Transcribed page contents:
# # #
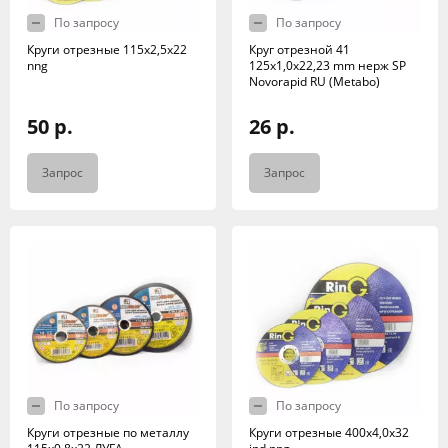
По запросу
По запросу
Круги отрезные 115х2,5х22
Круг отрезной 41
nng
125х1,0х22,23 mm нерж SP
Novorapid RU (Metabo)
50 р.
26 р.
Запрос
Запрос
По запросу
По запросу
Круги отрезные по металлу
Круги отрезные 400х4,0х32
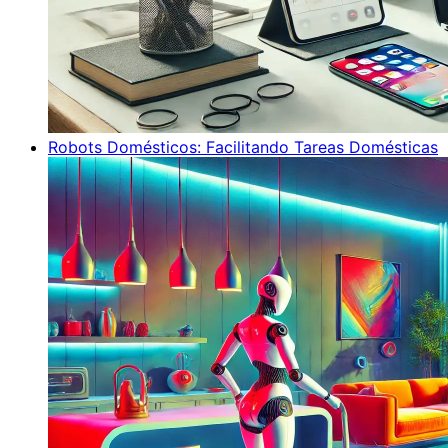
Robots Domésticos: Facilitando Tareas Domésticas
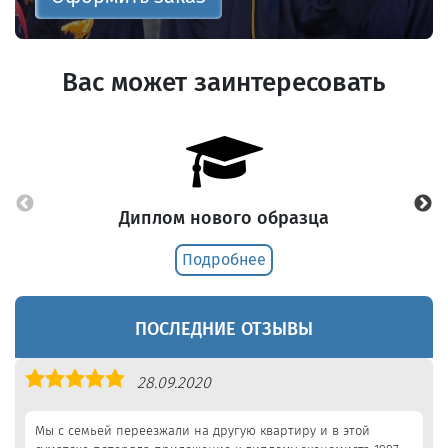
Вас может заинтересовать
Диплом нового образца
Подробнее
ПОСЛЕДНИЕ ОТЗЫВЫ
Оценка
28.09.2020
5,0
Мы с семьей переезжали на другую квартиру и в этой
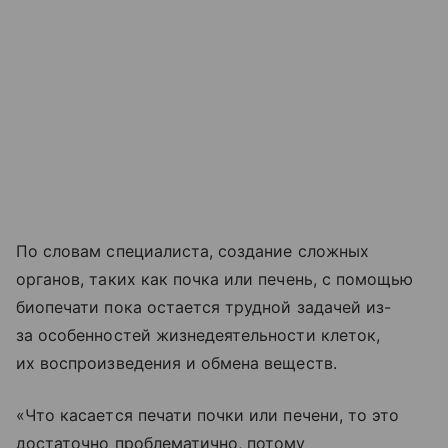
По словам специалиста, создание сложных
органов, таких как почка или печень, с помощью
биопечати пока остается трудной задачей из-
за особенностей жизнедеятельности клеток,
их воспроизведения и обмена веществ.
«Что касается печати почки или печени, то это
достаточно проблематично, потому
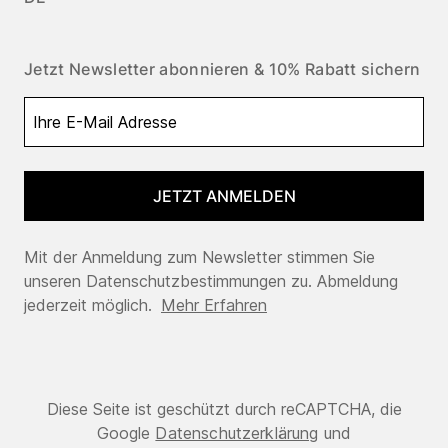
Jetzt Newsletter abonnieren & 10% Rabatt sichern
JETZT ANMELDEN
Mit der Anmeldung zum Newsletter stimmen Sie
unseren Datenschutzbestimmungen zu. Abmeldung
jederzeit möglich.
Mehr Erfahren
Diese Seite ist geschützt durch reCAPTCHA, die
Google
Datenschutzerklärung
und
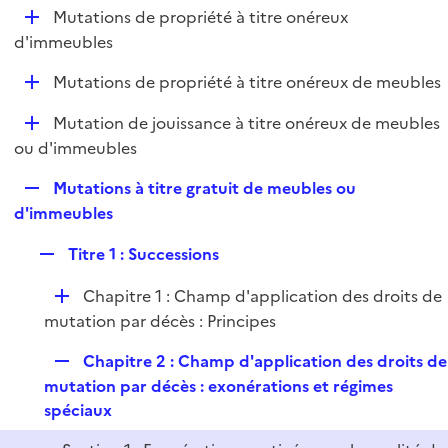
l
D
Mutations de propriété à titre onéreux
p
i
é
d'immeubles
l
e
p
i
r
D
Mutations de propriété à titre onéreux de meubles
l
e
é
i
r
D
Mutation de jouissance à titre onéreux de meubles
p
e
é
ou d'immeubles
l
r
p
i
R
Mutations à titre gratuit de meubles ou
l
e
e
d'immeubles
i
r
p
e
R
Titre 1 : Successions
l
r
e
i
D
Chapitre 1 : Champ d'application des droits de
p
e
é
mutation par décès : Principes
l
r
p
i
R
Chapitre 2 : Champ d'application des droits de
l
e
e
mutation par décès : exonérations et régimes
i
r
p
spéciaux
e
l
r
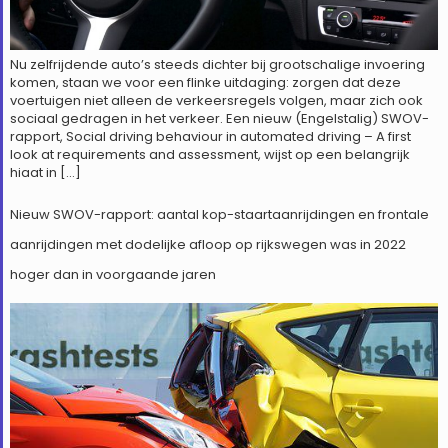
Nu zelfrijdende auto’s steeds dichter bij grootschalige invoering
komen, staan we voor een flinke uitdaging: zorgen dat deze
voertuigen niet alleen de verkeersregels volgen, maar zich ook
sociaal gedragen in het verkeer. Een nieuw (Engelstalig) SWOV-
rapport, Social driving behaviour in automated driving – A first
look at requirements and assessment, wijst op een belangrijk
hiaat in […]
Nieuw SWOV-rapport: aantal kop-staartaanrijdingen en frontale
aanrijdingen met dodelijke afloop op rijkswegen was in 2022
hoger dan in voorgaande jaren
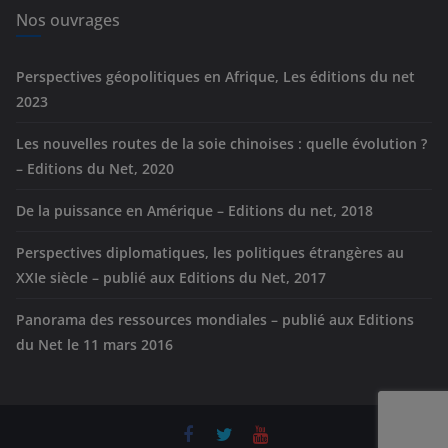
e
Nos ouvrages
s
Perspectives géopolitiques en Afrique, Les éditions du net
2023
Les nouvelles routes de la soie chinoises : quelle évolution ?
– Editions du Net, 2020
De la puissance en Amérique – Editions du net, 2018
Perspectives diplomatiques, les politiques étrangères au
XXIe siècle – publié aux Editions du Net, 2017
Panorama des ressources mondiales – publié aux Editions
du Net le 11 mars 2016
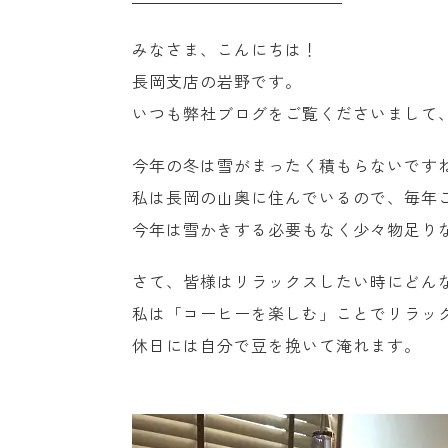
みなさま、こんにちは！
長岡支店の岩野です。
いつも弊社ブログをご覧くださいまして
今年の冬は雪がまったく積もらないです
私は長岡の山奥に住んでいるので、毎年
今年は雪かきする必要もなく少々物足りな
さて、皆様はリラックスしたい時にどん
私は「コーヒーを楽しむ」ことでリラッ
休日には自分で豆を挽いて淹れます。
# # #
- **REQUIRED ACTION**
The result should be an exact retyped version of all the entries above, containing no pictures.

- **REPLY**
По запросу
По запросу
Круги отрезные 115х2,5х22
Круг отрезной 41
nng
125х1,0х22,23 mm нерж SP
Novorapid RU (Metabo)
50 р.
26 р.
Запрос
Запрос
По запросу
По запросу
Круги отрезные по металлу
Круги отрезные 400х4,0х32
Robots Domésticos: Facilitando Tareas Domésticas
Вас может заинтересовать
Диплом нового образца
Подробнее
ПОСЛЕДНИЕ ОТЗЫВЫ
Оценка
28.09.2020
5,0
Мы с семьей переезжали на другую квартиру и в этой
По словам специалиста, создание сложных
органов, таких как почка или печень, с помощью
биопечати пока остается трудной задачей из-
за особенностей жизнедеятельности клеток,
их воспроизведения и обмена веществ.
«Что касается печати почки или печени, то это
достаточно проблематично, потому
Jetzt Newsletter abonnieren & 10% Rabatt sichern
JETZT ANMELDEN
Mit der Anmeldung zum Newsletter stimmen Sie
unseren Datenschutzbestimmungen zu. Abmeldung
jederzeit möglich.
Mehr Erfahren
Diese Seite ist geschützt durch reCAPTCHA, die
Google
Datenschutzerklärung
und
l
D
Mutations de propriété à titre onéreux
p
i
é
d'immeubles
l
e
p
i
r
D
Mutations de propriété à titre onéreux de meubles
l
e
é
i
r
D
Mutation de jouissance à titre onéreux de meubles
p
e
é
ou d'immeubles
l
r
p
i
R
Mutations à titre gratuit de meubles ou
l
e
e
d'immeubles
i
r
p
e
R
Titre 1 : Successions
l
r
e
i
D
Chapitre 1 : Champ d'application des droits de
p
e
é
mutation par décès : Principes
l
r
p
i
R
Chapitre 2 : Champ d'application des droits de
l
e
e
mutation par décès : exonérations et régimes
i
r
p
spéciaux
e
l
r
Nu zelfrijdende auto’s steeds dichter bij grootschalige invoering
komen, staan we voor een flinke uitdaging: zorgen dat deze
voertuigen niet alleen de verkeersregels volgen, maar zich ook
sociaal gedragen in het verkeer. Een nieuw (Engelstalig) SWOV-
rapport, Social driving behaviour in automated driving – A first
look at requirements and assessment, wijst op een belangrijk
hiaat in […]
Nieuw SWOV-rapport: aantal kop-staartaanrijdingen en frontale
aanrijdingen met dodelijke afloop op rijkswegen was in 2022
hoger dan in voorgaande jaren
e
Nos ouvrages
s
Perspectives géopolitiques en Afrique, Les éditions du net
2023
Les nouvelles routes de la soie chinoises : quelle évolution ?
– Editions du Net, 2020
De la puissance en Amérique – Editions du net, 2018
Perspectives diplomatiques, les politiques étrangères au
XXIe siècle – publié aux Editions du Net, 2017
Panorama des ressources mondiales – publié aux Editions
du Net le 11 mars 2016
みなさま、こんにちは！
長岡支店の岩野です。
いつも弊社ブログをご覧くださいまして
今年の冬は雪がまったく積もらないです
私は長岡の山奥に住んでいるので、毎年
今年は雪かきする必要もなく少々物足りな
さて、皆様はリラックスしたい時にどん
私は「コーヒーを楽しむ」ことでリラッ
休日には自分で豆を挽いて淹れます。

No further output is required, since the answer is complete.